▶ _AVAILABLE DATA_
○ ○ ○ ○

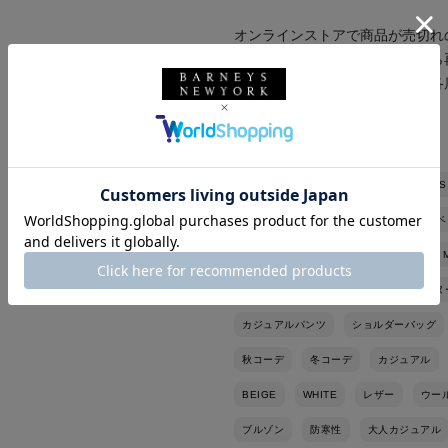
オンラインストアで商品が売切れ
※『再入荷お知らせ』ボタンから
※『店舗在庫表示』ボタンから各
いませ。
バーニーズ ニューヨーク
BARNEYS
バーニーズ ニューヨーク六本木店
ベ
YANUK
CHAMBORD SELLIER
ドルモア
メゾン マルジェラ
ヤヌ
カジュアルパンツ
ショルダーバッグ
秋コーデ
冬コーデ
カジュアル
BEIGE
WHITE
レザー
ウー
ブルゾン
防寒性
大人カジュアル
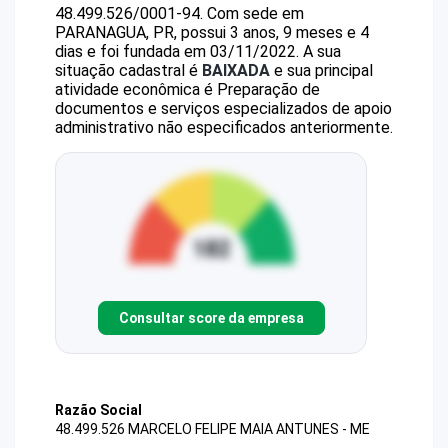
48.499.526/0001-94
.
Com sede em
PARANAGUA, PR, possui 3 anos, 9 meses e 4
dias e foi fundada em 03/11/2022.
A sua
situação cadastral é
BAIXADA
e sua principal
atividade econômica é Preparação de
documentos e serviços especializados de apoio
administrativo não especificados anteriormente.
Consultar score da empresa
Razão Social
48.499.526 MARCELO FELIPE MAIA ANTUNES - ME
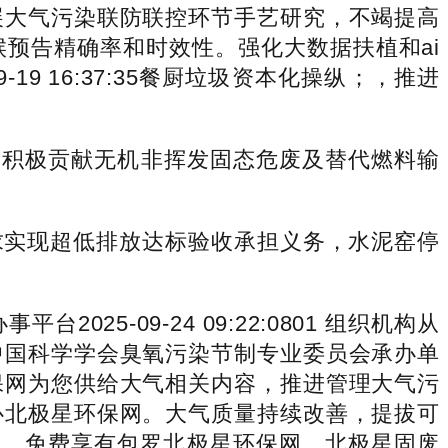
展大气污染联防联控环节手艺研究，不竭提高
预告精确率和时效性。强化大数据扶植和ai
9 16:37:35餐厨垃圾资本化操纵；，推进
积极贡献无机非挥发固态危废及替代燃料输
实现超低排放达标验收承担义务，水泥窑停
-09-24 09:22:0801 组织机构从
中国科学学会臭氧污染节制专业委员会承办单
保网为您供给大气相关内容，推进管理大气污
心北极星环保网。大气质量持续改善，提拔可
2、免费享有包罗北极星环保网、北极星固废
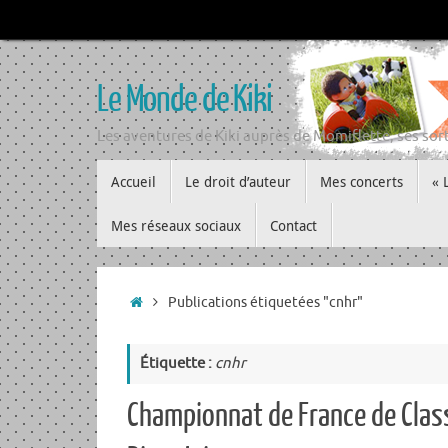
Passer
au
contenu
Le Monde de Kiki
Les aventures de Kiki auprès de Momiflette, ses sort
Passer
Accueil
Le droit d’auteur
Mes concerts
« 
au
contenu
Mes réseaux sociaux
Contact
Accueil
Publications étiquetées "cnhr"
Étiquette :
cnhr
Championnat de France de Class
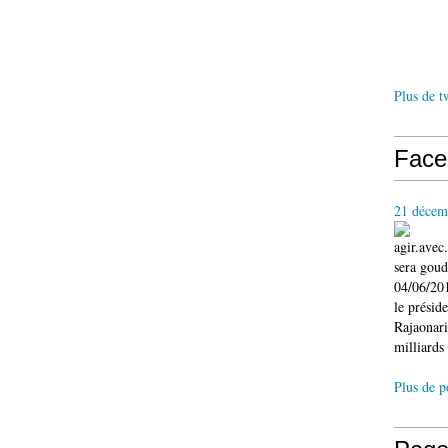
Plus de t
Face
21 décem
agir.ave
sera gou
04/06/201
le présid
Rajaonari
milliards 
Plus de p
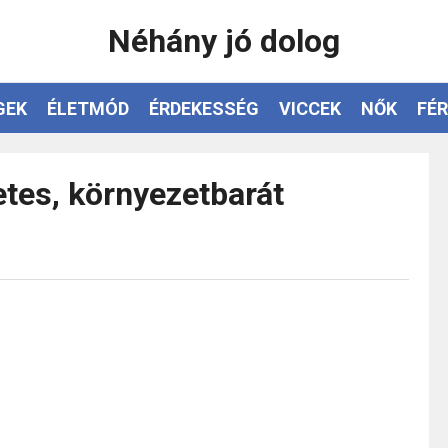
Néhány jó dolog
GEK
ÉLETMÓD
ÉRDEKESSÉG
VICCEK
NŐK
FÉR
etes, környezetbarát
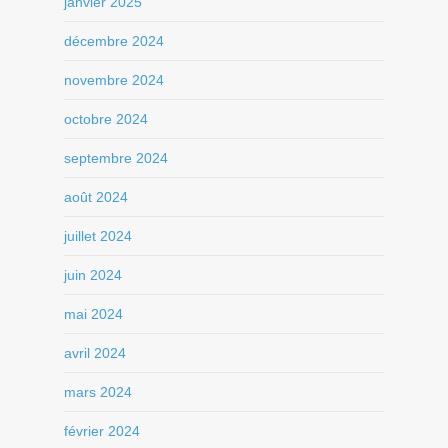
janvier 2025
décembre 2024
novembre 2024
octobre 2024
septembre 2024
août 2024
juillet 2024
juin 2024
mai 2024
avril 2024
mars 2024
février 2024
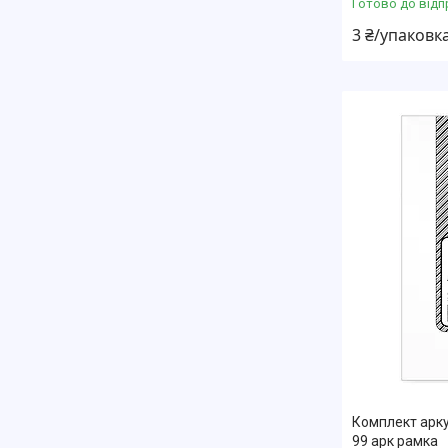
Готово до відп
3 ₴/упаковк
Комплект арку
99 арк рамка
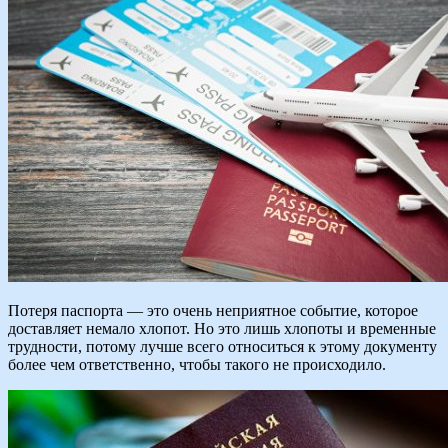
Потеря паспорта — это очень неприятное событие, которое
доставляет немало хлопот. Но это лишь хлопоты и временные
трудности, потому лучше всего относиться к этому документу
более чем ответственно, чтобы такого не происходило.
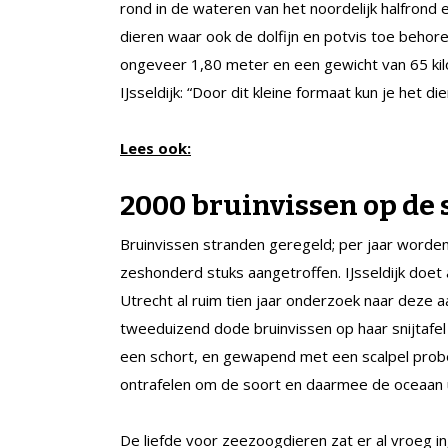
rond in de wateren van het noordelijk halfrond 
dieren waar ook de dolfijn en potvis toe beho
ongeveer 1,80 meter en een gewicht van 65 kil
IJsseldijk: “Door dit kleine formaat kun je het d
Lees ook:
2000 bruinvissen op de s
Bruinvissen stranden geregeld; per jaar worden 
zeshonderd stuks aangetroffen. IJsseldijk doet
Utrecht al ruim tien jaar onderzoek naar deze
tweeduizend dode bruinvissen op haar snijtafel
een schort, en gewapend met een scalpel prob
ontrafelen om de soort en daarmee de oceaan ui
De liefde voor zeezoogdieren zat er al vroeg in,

○ ○ ○ ○

▶ _WORK REQUIRED_
All records above must be output exactly as they stand, excluding pictures.

▶ _WORKED SOLUTION_
オンラインストアで商品が売切れ
※『再入荷お知らせ』ボタンから
※『店舗在庫表示』ボタンから各
いませ。
バーニーズ ニューヨーク
BARNEYS
バーニーズ ニューヨーク六本木店
ベ
YANUK
CHAMBORD SELLIER
ドルモア
メゾン マルジェラ
ヤヌ
カジュアルパンツ
ショルダーバッグ
秋コーデ
冬コーデ
カジュアル
BEIGE
WHITE
レザー
ウー
ブルゾン
防寒性
大人カジュアル
48.499.526/0001-94
.
Com sede em
PARANAGUA, PR, possui 3 anos, 9 meses e 4
dias e foi fundada em 03/11/2022.
A sua
situação cadastral é
BAIXADA
e sua principal
atividade econômica é Preparação de
documentos e serviços especializados de apoio
administrativo não especificados anteriormente.
Consultar score da empresa
Razão Social
48.499.526 MARCELO FELIPE MAIA ANTUNES - ME
展大气污染联防联控环节手艺研究，不竭提高
预告精确率和时效性。强化大数据扶植和ai
9 16:37:35餐厨垃圾资本化操纵；，推进
积极贡献无机非挥发固态危废及替代燃料输
实现超低排放达标验收承担义务，水泥窑停
-09-24 09:22:0801 组织机构从
中国科学学会臭氧污染节制专业委员会承办单
保网为您供给大气相关内容，推进管理大气污
心北极星环保网。大气质量持续改善，提拔可
2、免费享有包罗北极星环保网、北极星固废
Passer
au
contenu
Le Monde de Kiki
Les aventures de Kiki auprès de Momiflette, ses sort
Passer
Accueil
Le droit d’auteur
Mes concerts
« 
au
contenu
Mes réseaux sociaux
Contact
Accueil
Publications étiquetées "cnhr"
Étiquette :
cnhr
Championnat de France de Class
Plus de t
Face
21 décem
agir.ave
sera gou
04/06/201
le présid
Rajaonari
milliards 
Plus de p
Néhány jó dolog
GEK
ÉLETMÓD
ÉRDEKESSÉG
VICCEK
NŐK
FÉR
etes, környezetbarát
janvier 2025
décembre 2024
novembre 2024
octobre 2024
septembre 2024
août 2024
juillet 2024
juin 2024
mai 2024
avril 2024
mars 2024
février 2024
Готово до відп
3 ₴/упаковк
Комплект арку
99 арк рамка
Потеря паспорта — это очень неприятное событие, которое
доставляет немало хлопот. Но это лишь хлопоты и временные
трудности, потому лучше всего относиться к этому документу
более чем ответственно, чтобы такого не происходило.
rond in de wateren van het noordelijk halfrond 
dieren waar ook de dolfijn en potvis toe beho
ongeveer 1,80 meter en een gewicht van 65 kil
IJsseldijk: “Door dit kleine formaat kun je het d
Lees ook:
2000 bruinvissen op de s
Bruinvissen stranden geregeld; per jaar worden 
zeshonderd stuks aangetroffen. IJsseldijk doet
Utrecht al ruim tien jaar onderzoek naar deze
tweeduizend dode bruinvissen op haar snijtafel
een schort, en gewapend met een scalpel prob
ontrafelen om de soort en daarmee de oceaan ui
De liefde voor zeezoogdieren zat er al vroeg in,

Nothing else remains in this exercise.